To present 11-year results from DRAMES (“Décès en Relation avec l’Abus de Médicaments Et de Substances” or Deaths in Relation with the Abuse of Drugs and Substances) study and provide new insights into deaths at therapeutic concentration for two opioid substitution treatments (OSTs): methadone (MTD) and buprenorphine (BUP).

DRAMES study is an ANSM nationwide study initiated in 2005 in France. It is based on spontaneous declarations by forensic toxicologists and medical examiners of drugs of abuse related deaths in order to identify dangerous substances, assess their toxicity and monitor trends in fatalities. This database may be useful to better understand toxicity of MTD and BUP and therefore help forensic toxicologists in interpreting postmortem blood concentrations.

The study included data from 2010 to 2020, from 27 laboratories in France.

Drug imputability was determined cross-blinded by a forensic toxicologist and an addicto-vigilant pharmacist. A causality score from level 1 (high) to 4 (low) is assigned to each substance in connection with the occurrence of death according to the blood concentration and also making it possible to prioritize the molecules between them among those who are involved and those who are only identified. For level 1, depending on the number of molecules involved, the score breaks down into 1.0 (1 single substance), 1.1 (1 predominant substance), 1.2 (2 co-dominant substances) or 1.3 (at least 3 co-dominant substances). Monointoxication groups included 1.0 and 1.1 fatalities and polyintoxication group included 1.2 and 1.3 fatalities. Therapeutic concentrations were inferior to 200ng/mL and inferior to 10ng/mL for MTD and BUP, respectively. Non-parametric Mann-Whitney U tests were used to compare median concentrations between the different groups.
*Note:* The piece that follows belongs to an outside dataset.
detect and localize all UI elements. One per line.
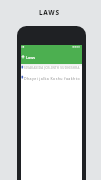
- staticText: Dhayei jalka Koshu faakhto Avayioada Can…: [24, 76, 85, 81]
- staticText: LAWS: [39, 8, 60, 17]
- staticText: Laws: [26, 55, 36, 60]
- staticText: SIVAKASIDA JOS.INTH SUDHISHRA AHEL.ALA K…: [24, 66, 85, 70]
The study included 1519 MTD-related deaths and 423 BUP-related deaths. Among those, 334 and 319 deaths were within the therapeutic range for MTD and BUP, respectively.

For MTD at therapeutic concentrations, higher concentrations were observed in the monointoxication group than in the polyintoxication group (149 vs. 119ng/mL; P<.001). But there was no difference between the naive and treated with OST groups (143 vs. 142ng/mL; P=0.461). Nor age, gender, association with cocaine or QTc-interval prolongation inducing drugs had a statistically significant effect on MTD concentrations.
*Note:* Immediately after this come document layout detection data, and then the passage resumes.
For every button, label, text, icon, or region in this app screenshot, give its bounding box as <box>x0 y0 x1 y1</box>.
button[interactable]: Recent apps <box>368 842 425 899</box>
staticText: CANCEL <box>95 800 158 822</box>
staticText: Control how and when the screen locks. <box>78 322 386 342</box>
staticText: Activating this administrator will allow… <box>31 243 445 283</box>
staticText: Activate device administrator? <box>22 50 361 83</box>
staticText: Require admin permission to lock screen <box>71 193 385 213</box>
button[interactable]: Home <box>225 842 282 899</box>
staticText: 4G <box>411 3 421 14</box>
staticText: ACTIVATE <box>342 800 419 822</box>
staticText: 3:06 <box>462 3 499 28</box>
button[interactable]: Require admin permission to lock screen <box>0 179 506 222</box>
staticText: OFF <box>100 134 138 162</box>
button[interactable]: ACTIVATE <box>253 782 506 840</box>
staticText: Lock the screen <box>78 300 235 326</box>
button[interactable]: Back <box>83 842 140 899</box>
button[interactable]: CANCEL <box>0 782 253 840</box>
For BUP, at therapeutic concentrations, higher concentrations were observed in the monointoxication group than in the polyintoxication group (2.8 vs. 2.2ng/mL; P=0.048). BUP concentrations were also higher in treated with OST group than in naive ones (2.4 vs. 1.1ng/mL; P=0.005).

This study identified different pattern for MTD and BUP fatalities at therapeutic concentration. Interestingly and contrary to BUP, at therapeutic concentrations, MTD concentrations did not differ in people under treatment and the naive ones. It has been showed that MTD induces more QTc-interval prolongation than BUP. Interindividual differences in susceptibility to cardiac toxicity could be an explanation for the deaths that could not be explained by therapeutic concentration or drug combination alone.

This study identified a different pattern for BUP and MTD fatalities at therapeutic concentration, suggesting a different toxicity mechanistic for the two OSTs at these concentrations.